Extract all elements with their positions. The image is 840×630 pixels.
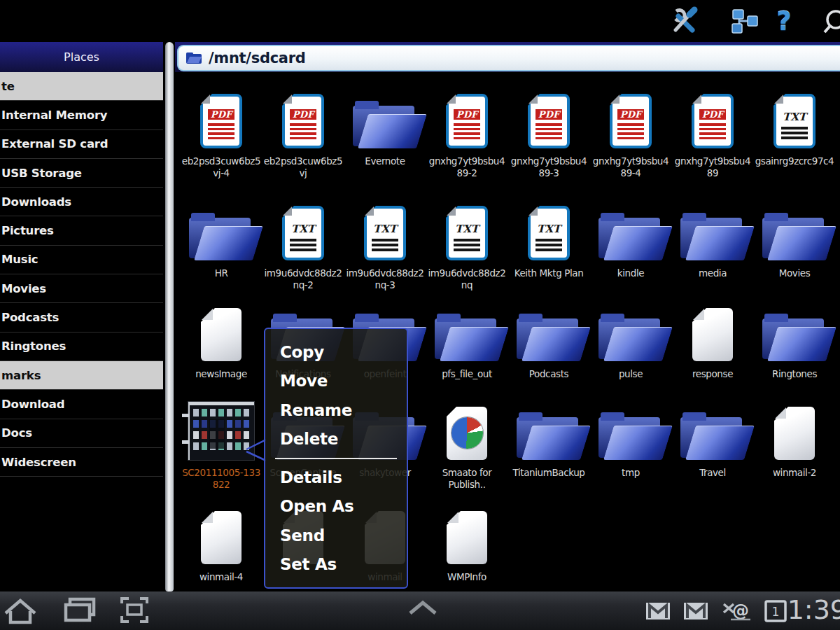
folder-icon	[352, 101, 418, 148]
sidebar-item-podcasts[interactable]: Podcasts	[0, 303, 163, 332]
system-bar: @ 1 1:39	[0, 592, 840, 630]
sidebar-item-download[interactable]: Download	[0, 390, 163, 419]
grid-item-podcasts[interactable]: Podcasts	[509, 302, 589, 380]
file-icon	[201, 511, 241, 564]
places-list: teInternal MemoryExternal SD cardUSB Sto…	[0, 72, 163, 477]
context-menu-anchor	[244, 438, 266, 462]
grid-item-gnxhg7yt9bsbu4-89-2[interactable]: PDFgnxhg7yt9bsbu4 89-2	[427, 90, 507, 179]
file-label: gnxhg7yt9bsbu4 89-3	[505, 155, 593, 179]
grid-item-tmp[interactable]: tmp	[591, 401, 671, 479]
grid-item-im9u6dvdc88dz2-nq[interactable]: TXTim9u6dvdc88dz2 nq	[427, 202, 507, 291]
notifications-up-icon[interactable]	[403, 595, 442, 626]
grid-item-travel[interactable]: Travel	[673, 401, 752, 479]
sidebar-item-marks[interactable]: marks	[0, 361, 163, 390]
grid-item-hr[interactable]: HR	[181, 202, 261, 279]
recent-apps-icon[interactable]	[60, 595, 99, 626]
grid-item-gnxhg7yt9bsbu4-89[interactable]: PDFgnxhg7yt9bsbu4 89	[673, 90, 752, 179]
grid-item-eb2psd3cuw6bz5-vj[interactable]: PDFeb2psd3cuw6bz5 vj	[263, 90, 343, 179]
grid-item-im9u6dvdc88dz2-nq-3[interactable]: TXTim9u6dvdc88dz2 nq-3	[345, 202, 425, 291]
file-label: Podcasts	[505, 368, 593, 380]
clock[interactable]: 1:39	[788, 594, 840, 625]
grid-item-pulse[interactable]: pulse	[591, 302, 671, 380]
context-menu-item-copy[interactable]: Copy	[265, 337, 407, 367]
file-label: SC20111005-133 822	[177, 467, 265, 491]
screenshot-icon[interactable]	[115, 595, 154, 626]
path-bar[interactable]: /mnt/sdcard	[177, 45, 840, 71]
grid-item-media[interactable]: media	[673, 202, 752, 279]
context-menu-item-delete[interactable]: Delete	[265, 425, 407, 454]
folder-icon	[598, 412, 664, 460]
tree-view-icon[interactable]	[729, 6, 760, 36]
sidebar-item-te[interactable]: te	[0, 72, 163, 101]
grid-item-newsimage[interactable]: newsImage	[181, 302, 261, 380]
grid-item-im9u6dvdc88dz2-nq-2[interactable]: TXTim9u6dvdc88dz2 nq-2	[263, 202, 343, 291]
context-menu-item-set-as[interactable]: Set As	[265, 550, 407, 580]
file-label: pulse	[587, 368, 675, 380]
file-label: gsainrg9zcrc97c4	[750, 155, 839, 167]
grid-item-gnxhg7yt9bsbu4-89-3[interactable]: PDFgnxhg7yt9bsbu4 89-3	[509, 90, 589, 179]
file-label: HR	[177, 267, 265, 279]
context-menu-item-rename[interactable]: Rename	[265, 396, 407, 425]
tree-view-icon-svg	[731, 7, 759, 35]
grid-item-movies[interactable]: Movies	[755, 202, 834, 279]
help-icon[interactable]: ?	[769, 6, 799, 36]
grid-item-keith-mktg-plan[interactable]: TXTKeith Mktg Plan	[509, 202, 589, 279]
file-label: im9u6dvdc88dz2 nq-2	[259, 267, 347, 291]
folder-icon	[516, 412, 582, 460]
places-panel: Places teInternal MemoryExternal SD card…	[0, 42, 163, 592]
sidebar-item-downloads[interactable]: Downloads	[0, 188, 163, 216]
grid-item-wmpinfo[interactable]: WMPInfo	[427, 505, 507, 583]
grid-item-titaniumbackup[interactable]: TitaniumBackup	[509, 401, 589, 479]
folder-icon	[680, 213, 746, 260]
places-header: Places	[0, 42, 163, 72]
pane-divider[interactable]	[165, 42, 174, 592]
grid-item-winmail-4[interactable]: winmail-4	[181, 505, 261, 583]
sidebar-item-widescreen[interactable]: Widescreen	[0, 448, 163, 477]
gmail-icon[interactable]	[644, 598, 672, 624]
context-menu-item-open-as[interactable]: Open As	[265, 492, 407, 522]
help-glyph: ?	[776, 6, 791, 36]
file-label: Smaato for Publish..	[423, 467, 511, 491]
grid-item-pfs-file-out[interactable]: pfs_file_out	[427, 302, 507, 380]
sidebar-item-pictures[interactable]: Pictures	[0, 216, 163, 245]
file-label: WMPInfo	[423, 571, 511, 583]
home-icon[interactable]	[1, 595, 41, 626]
pdf-file-icon: PDF	[200, 94, 242, 148]
folder-icon	[598, 213, 664, 260]
tools-icon[interactable]	[669, 6, 700, 36]
pdf-file-icon: PDF	[610, 94, 652, 148]
search-icon[interactable]	[819, 6, 840, 36]
grid-item-ringtones[interactable]: Ringtones	[755, 302, 834, 380]
sidebar-item-internal-memory[interactable]: Internal Memory	[0, 101, 163, 130]
grid-item-evernote[interactable]: Evernote	[345, 90, 425, 167]
sidebar-item-music[interactable]: Music	[0, 246, 163, 274]
sidebar-item-usb-storage[interactable]: USB Storage	[0, 159, 163, 188]
grid-item-winmail-2[interactable]: winmail-2	[755, 401, 834, 479]
context-menu-item-move[interactable]: Move	[265, 367, 407, 396]
txt-file-icon: TXT	[528, 206, 570, 260]
grid-item-gnxhg7yt9bsbu4-89-4[interactable]: PDFgnxhg7yt9bsbu4 89-4	[591, 90, 671, 179]
sidebar-item-external-sd-card[interactable]: External SD card	[0, 130, 163, 159]
app-file-icon	[447, 407, 487, 460]
gmail-icon-2[interactable]	[682, 598, 710, 624]
search-icon-svg	[819, 6, 840, 36]
folder-small-icon	[186, 52, 202, 64]
file-label: pfs_file_out	[423, 368, 511, 380]
sidebar-item-ringtones[interactable]: Ringtones	[0, 332, 163, 361]
grid-item-gsainrg9zcrc97c4[interactable]: TXTgsainrg9zcrc97c4	[755, 90, 834, 167]
grid-item-kindle[interactable]: kindle	[591, 202, 671, 279]
file-label: winmail-2	[750, 467, 839, 479]
tools-icon-svg	[669, 6, 700, 36]
folder-icon	[598, 314, 664, 361]
file-icon	[774, 407, 815, 460]
sidebar-item-docs[interactable]: Docs	[0, 419, 163, 448]
file-label: TitaniumBackup	[505, 467, 593, 479]
context-menu-item-send[interactable]: Send	[265, 521, 407, 550]
grid-item-eb2psd3cuw6bz5-vj-4[interactable]: PDFeb2psd3cuw6bz5 vj-4	[181, 90, 261, 179]
sidebar-item-movies[interactable]: Movies	[0, 274, 163, 303]
grid-item-response[interactable]: response	[673, 302, 752, 380]
email-icon[interactable]: @	[721, 598, 749, 624]
file-label: eb2psd3cuw6bz5 vj	[259, 155, 347, 179]
context-menu-item-details[interactable]: Details	[265, 463, 407, 492]
grid-item-smaato-for-publish[interactable]: Smaato for Publish..	[427, 401, 507, 491]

□ □ □ □

Try it: Within the entries, find all lines holding "MemoryExternal" and copy each one.

Written solution:
places-list: teInternal MemoryExternal SD cardUSB Sto…	[0, 72, 163, 477]
places-panel: Places teInternal MemoryExternal SD card…	[0, 42, 163, 592]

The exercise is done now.